One cannot consider the MIC’s economic activity to be efficient; cost-push inflation is typical of all of its enterprises. For example, revenues of the ‘Votkinski Plant’ – the main producer of intercontinental ballistic missiles in Russia – increased by a factor of 4.7 between 2010 and 2013 due to an increase in a state purchase order, whereas its profit only increased by a factor of 3.2. At the same time, the cumulative annual toil of each employee generates less than 2000 dollars in gross profit at the current exchange rate.
High indebtedness to state banks is also an issue. In 2013, the revenue of the ‘Votkinski Plant’ amounted to 20.8 billion roubles, short-term liabilities – 22.8 billion. The ‘Krasmash’ plant, a producer of submarine-launched ballistic missiles, generated revenue totalling 7.9 billion in the same year, while its short-term liabilities amounted to 9.5 billion. The ‘Reshetnev’ company, a major producer of satellites – 29.8 billion in revenue against 51.8 billion in liabilities. The revenues of the largest producer of weapons for aircrafts, ‘Tactical Missiles Corporation’, amounted to 10.85 billion back in 2014 and its short-term liabilities were recorded at 15.6 billion.
Not only does all this place the existence of the Russian MIC at the mercy of the current political regime, but it ensures that it is the foremost interested party as regards the increase of military spending. And for this reason, the threat of a major war should always be acknowledged.
The way that Russia reacted to the installation of American missile shield systems became a striking and telling example of this tendency. Moscow remained calm when the United States started producing such systems and even managed to withdraw from the Anti-Ballistic Missile Treaty of 1972. But in 2004-2005 its stance became extremely negative. No serious foreign policy efforts, apart from endless rhetorical passaggios detailing its concerns, were made by Russia in order to solve the aforementioned problem. It turned out that Russia’s real focus was on the purchase of ‘Iskander’ tactical missile systems and the development of new missiles and submarines for strategic nuclear forces.
The role of the MIC in Russian-Ukrainian relations appears ever more interesting. When President Viktor Yanukovych came to power in Ukraine, Russia sought to ensure that it would, if not takeover, enter into joint ventures with the Ukrainian defense industry at the very least. The Ukrainian revolution put paid to all of these plans, but Moscow’s subsequent aggression, amongst other factors, should have given the Kremlin control over key plants located in the very regions of Ukraine where ‘Novorossiya’ was earmarked for formation. Since the beginning of hostilities, at least 5 defense industry enterprises from the Donetsk and Luhansk regions have been relocated.

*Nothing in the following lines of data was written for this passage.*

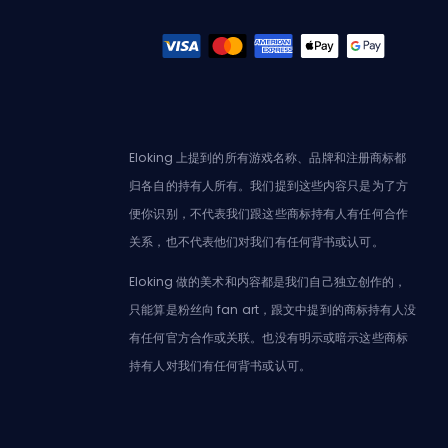
Eloking 上提到的所有游戏名称、品牌和注册商标都
归各自的持有人所有。我们提到这些内容只是为了方
便你识别，不代表我们跟这些商标持有人有任何合作
关系，也不代表他们对我们有任何背书或认可。
Eloking 做的美术和内容都是我们自己独立创作的，
只能算是粉丝向 fan art，跟文中提到的商标持有人没
有任何官方合作或关联。也没有明示或暗示这些商标
持有人对我们有任何背书或认可。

And the most important thing is that, regarding the issue of continuation of the warfare in Ukraine, civil servants among the Russian leadership in charge of the MIC assume the posture of hawks. The fact is, that ‘Russia-the-fortress’, which is at loggerheads with the West and subject to increasing international isolation, is not only a means of preserving the current political regime, but also of ensuring the uninterrupted flow of government funds.